Sir Charles distributed a gruff nod to the assembly, afterwards holding out his hand to be shaken. "Ahdedoo, Kenneth, my lad.... How are you? Still kicking eh? ... Ahdedoo, Helen ... don't mind me calling you Helen, do you? Well, Richard, my lad...."
A bald-headed, moustached, white-spatted, morning-coated man, Sir Charles Speed.
Dinner opened in an atmosphere of gloomy silence. Lady Speed kept inaugurating conversations that petered out into a stillness that was broken only by Sir Charles' morose ingurgitation of soup. Something was obviously amiss with him. Over the entrée it came out.
"Had to sack one of the foremen to-day."
Lady Speed looked up with an appropriate gesture of horror and indignation. "And I had to dismiss one of my maids too! What a curious coincidence! How ungrateful people are!"
"Sneaking timber out of the woodyard," continued Sir Charles, apparently without the least interest in his wife's adventure with the maid.

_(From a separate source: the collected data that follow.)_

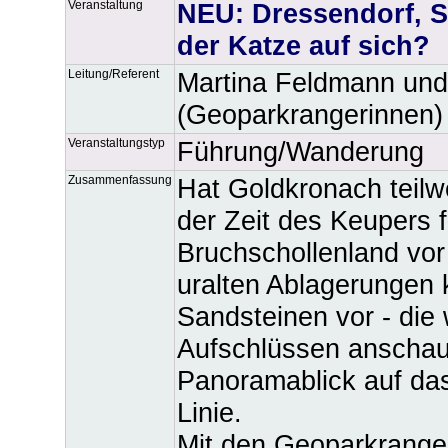
Veranstaltung
NEU: Dressendorf, S
der Katze auf sich?
Leitung/Referent
Martina Feldmann und
(Geoparkrangerinnen)
Veranstaltungstyp
Führung/Wanderung
Zusammenfassung
Hat Goldkronach teilw
der Zeit des Keupers 
Bruchschollenland vor
uralten Ablagerungen
Sandsteinen vor - die 
Aufschlüssen anschau
Panoramablick auf das
Linie.
Mit den Geoparkrange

But with the trouble of the sacked foreman off his chest Sir Charles seemed considerably relieved, though his gloom returned when Richard had the misfortune to refer to one of the "fellows" at his school as "no class at all—an absolute outsider." "See here, my lad," exclaimed Sir Charles, holding up his fork with a peach on the end of it, "don't you ever let me hear you talking that sort of nonsense! Don't you forget that I started life as an office-boy cleaning out ink-wells!" Richard flushed deeply and Lady Speed looked rather uncomfortable. "Don't you forget it," added Sir Charles, mouthing characteristically, and it was clear that he was speaking principally for the benefit of Helen. "I don't want people to think I am what I'm not. If I hadn't been lucky—and—and" he seemed to experience a difficulty in choosing the right adjective—"and smart—smart, mind—I might have been still cleaning out ink-wells. See?" He filled up his glass with port and for a moment there was sultry silence again. Eventually, he licked his lips and broke it. "You know," turning to address Kenneth, "it's all this education that's at the root of the trouble. Makes the workers too big for their shoes, as often as not.... Mind you, I'm a democrat, I am. Can't abide snobbery at any price. But I don't believe in all this education business. I paid for you at Cambridge and what's it done for you? You go an' get a job in some stuffy little school or other—salary about two hundred a year—and God knows how long you'd stay there without a promotion if I hadn't given somebody the tip to shove you up!"
"What's that?" Kenneth exclaimed, almost under his breath.
Sir Charles appeared not to have heard the interruption. He went on, warming to his subject and addressing an imaginary disputant: "No, sir, I do not believe in what is termed Education in this country. It don't help a man to rise if he hasn't got it in him.... Why, look at me! I got on without education. Don't you suppose other lads, if they're smart enough, can do the same? Don't you think I'm an example of what a man can become when he's had no education?"
The younger Speed nodded. The argument was irrefutable.